■ **Records provided**:
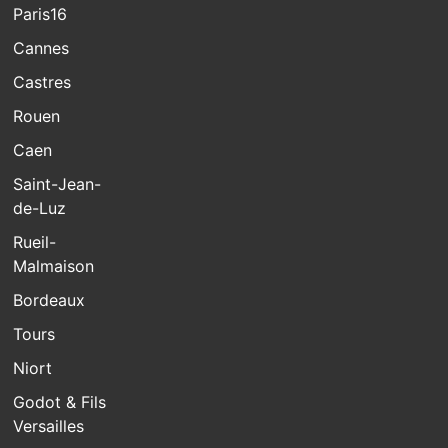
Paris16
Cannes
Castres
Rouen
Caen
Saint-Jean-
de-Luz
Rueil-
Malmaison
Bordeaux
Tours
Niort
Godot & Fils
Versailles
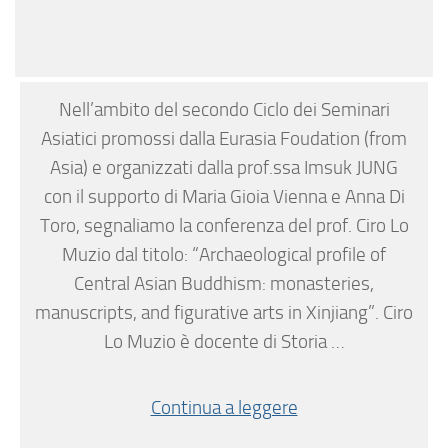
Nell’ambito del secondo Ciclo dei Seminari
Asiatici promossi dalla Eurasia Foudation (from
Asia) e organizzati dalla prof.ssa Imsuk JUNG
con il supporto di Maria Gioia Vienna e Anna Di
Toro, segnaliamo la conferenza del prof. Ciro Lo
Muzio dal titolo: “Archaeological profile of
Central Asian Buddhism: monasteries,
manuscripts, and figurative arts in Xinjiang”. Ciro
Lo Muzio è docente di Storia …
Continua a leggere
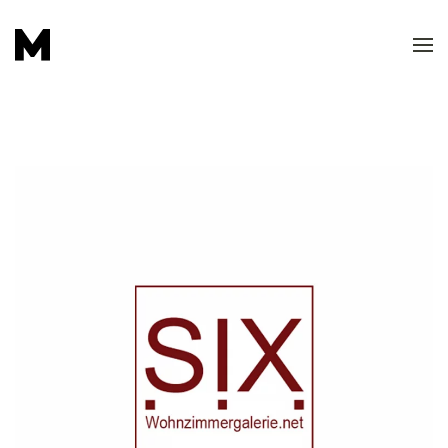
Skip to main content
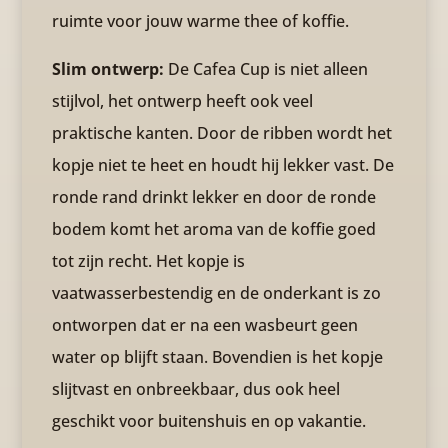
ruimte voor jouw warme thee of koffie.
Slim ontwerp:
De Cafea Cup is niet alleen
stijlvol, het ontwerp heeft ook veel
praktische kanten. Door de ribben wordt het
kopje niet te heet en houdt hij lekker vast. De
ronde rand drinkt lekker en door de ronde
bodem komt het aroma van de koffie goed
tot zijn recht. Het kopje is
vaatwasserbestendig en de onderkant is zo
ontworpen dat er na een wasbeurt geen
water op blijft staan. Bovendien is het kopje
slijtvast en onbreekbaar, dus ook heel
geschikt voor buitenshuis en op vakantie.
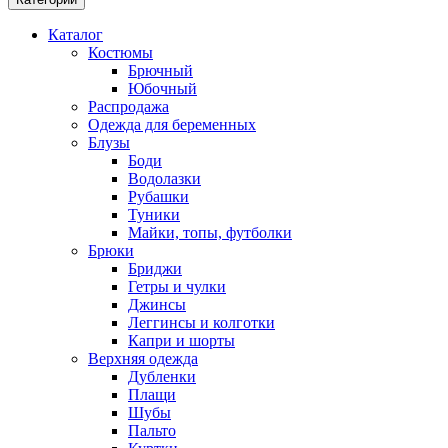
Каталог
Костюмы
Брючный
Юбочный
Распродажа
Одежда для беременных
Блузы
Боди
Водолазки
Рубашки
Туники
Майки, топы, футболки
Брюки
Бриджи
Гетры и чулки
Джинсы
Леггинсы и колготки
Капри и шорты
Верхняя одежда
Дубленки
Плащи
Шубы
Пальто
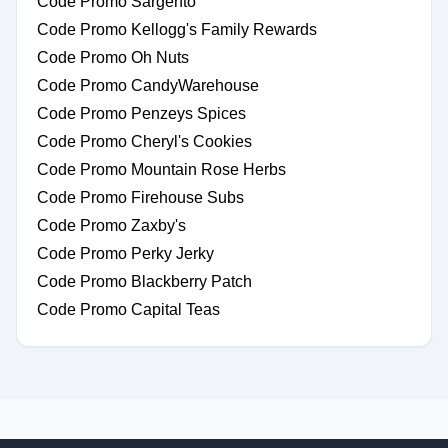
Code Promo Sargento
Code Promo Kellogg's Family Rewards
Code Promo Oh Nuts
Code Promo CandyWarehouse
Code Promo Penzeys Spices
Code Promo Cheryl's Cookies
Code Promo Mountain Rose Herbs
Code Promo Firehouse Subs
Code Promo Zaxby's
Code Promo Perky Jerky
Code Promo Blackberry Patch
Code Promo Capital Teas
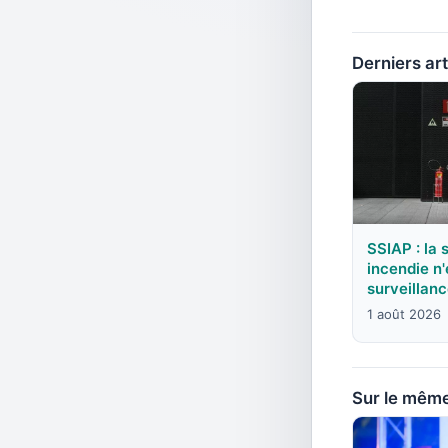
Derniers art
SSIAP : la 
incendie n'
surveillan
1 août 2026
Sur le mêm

■ **Task brief**:
Your answer must be everything above from the line with "Asia) e organizzati dalla prof.ssa Imsuk JUNG" down to the line with "Code Promo Perky Jerky", word for word, and no pictures.

■ **Written answer**:
Asia) e organizzati dalla prof.ssa Imsuk JUNG
con il supporto di Maria Gioia Vienna e Anna Di
Toro, segnaliamo la conferenza del prof. Ciro Lo
Muzio dal titolo: “Archaeological profile of
Central Asian Buddhism: monasteries,
manuscripts, and figurative arts in Xinjiang”. Ciro
Lo Muzio è docente di Storia …
Continua a leggere
Skip to main content
ruimte voor jouw warme thee of koffie.
Slim ontwerp:
De Cafea Cup is niet alleen
stijlvol, het ontwerp heeft ook veel
praktische kanten. Door de ribben wordt het
kopje niet te heet en houdt hij lekker vast. De
ronde rand drinkt lekker en door de ronde
bodem komt het aroma van de koffie goed
tot zijn recht. Het kopje is
vaatwasserbestendig en de onderkant is zo
ontworpen dat er na een wasbeurt geen
water op blijft staan. Bovendien is het kopje
slijtvast en onbreekbaar, dus ook heel
geschikt voor buitenshuis en op vakantie.
Каталог
Костюмы
Брючный
Юбочный
Распродажа
Одежда для беременных
Блузы
Боди
Водолазки
Рубашки
Туники
Майки, топы, футболки
Брюки
Бриджи
Гетры и чулки
Джинсы
Леггинсы и колготки
Капри и шорты
Верхняя одежда
Дубленки
Плащи
Шубы
Пальто
Code Promo Sargento
Code Promo Kellogg's Family Rewards
Code Promo Oh Nuts
Code Promo CandyWarehouse
Code Promo Penzeys Spices
Code Promo Cheryl's Cookies
Code Promo Mountain Rose Herbs
Code Promo Firehouse Subs
Code Promo Zaxby's
Code Promo Perky Jerky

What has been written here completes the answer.